Jeudi 27 avril 2006

C’est officiel : me voilà définitivement expatriée à Stavanger en Norvège. Pour une année entière. A moins d’une nouvelle ère glacière ou d’un quatrième choc pétrolier. N’excluons aucune possibilité.

Même si une petite part de moi espérait secrètement une issu favorable à l’entretien d’Amsterdam, j’avoue que c’est agréable de se sentir fixée sur son sort. Et exceptionnellement, les circonstances me mènent vers le chemin le plus direct, sans embûches, et m’épargnent une nouvelle phase de questionnement. Pas évident de savoir ce qu’on veut faire de sa vie à 24 ans. Et pourtant, j’ai l’impression de faire maintenant des choix décisifs pour mon avenir…

Ni démission, ni déménagement. Reste plus qu’à poser et déballer intégralement ses valises. Et donner un peu de chaleur à cet appartement tout équipé afin de ne plus me sentir en éternelles vacances dans un chalet de station de ski ;-)

Bref, je suis maintenant en mesure de m’investir pleinement dans ma nouvelle vie norvégienne. Mais prudemment. Je crois que j’ai brulé quelques étapes hier à la piscine. J’ai mis ma pudeur de côté et fait pété le maillot pour me fondre dans les traditions locales. Trop d’émotions, j’en ai oublié le maillot dans les douches communes. Je soupconne aussi le sauna de m’avoir fait tourner la tête…

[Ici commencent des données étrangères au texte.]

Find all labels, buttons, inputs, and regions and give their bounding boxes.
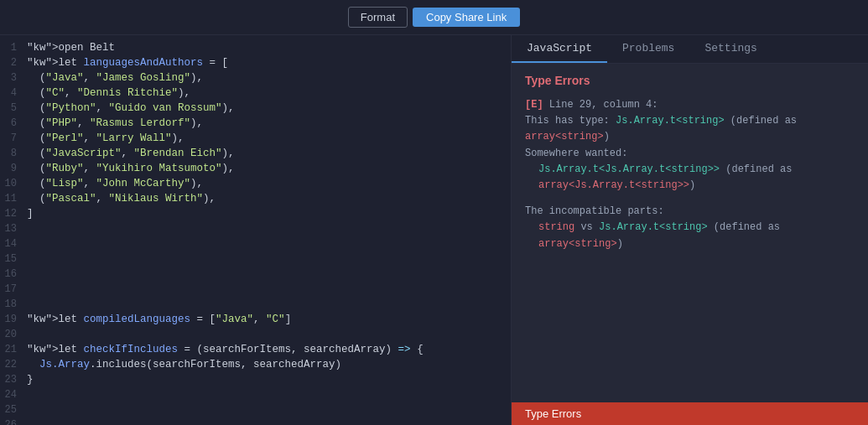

Toujours est-il que l’incident va me permettre de tester la légendaire bonne conduite des Norvégiens. En même temps, qui pourrait bien voler un maillot de piscine aux formes si ajustées? ;-)  

Samedi 22 avril 2006

Ouh lala.... il grand temps d'alimenter en futilités mon chat désormais norvégien. Je l'entends qui miaule à mort et qui dépérit...

Suite effectivement à des remarques désobligeantes d'amis (enfin je pensais) que-je-ne-citerais pas, me voila en pleine action, avec la désagréable sensation de faire face à un écran menaçant... que voulez vous, je suis désormais une employée modèle (?) d'une filiale norvégienne d'un groupe qui brasse un paquet de fric - et à ce titre, je n'abuse pas d'internet à tort et à travers, je ne papote que très rarement avec mes collègues, n'utilise pas mon téléphone à des fins privés, et ne reviens pas de la cantine avec mon dîner du soir.

Dans de telles conditions, vous comprendrez qu'il m'était difficile de tenir à jour ces quelques pages virtuelles.

Alors, ô toi lecteur exigeant (l'intéressé se reconnaîtra), devant tant d'efforts, je t'invite à me laisser quelques mots dans la rubrique "commentaires" en bas et à droite de cet article. Je ne pratique - absolument jamais - la censure ;-)

Déjà plus d'un mois que je survis sous ces hautes latitudes, dans l'humidité et la pénombre. Et bizarrement, malgré les avertissements de quelques mauvaises langues, certains clichés sont partis en fumée tandis que d'autres se sont bel et bien confirmés.

Avant de débarquer la valise à la main en terre viking, la jeune fille prévoyante que je suis a en effet parcouru quelques guides de voyage, dont voici une petite suggestion complètement exhaustive :

" Les Norvégiens ont toujours vécu en osmose avec la nature. Ils pratiquent le naturisme surtout pour bénéficier du moindre rayon de soleil qui manque cruellement pendant les longs mois d'hiver. "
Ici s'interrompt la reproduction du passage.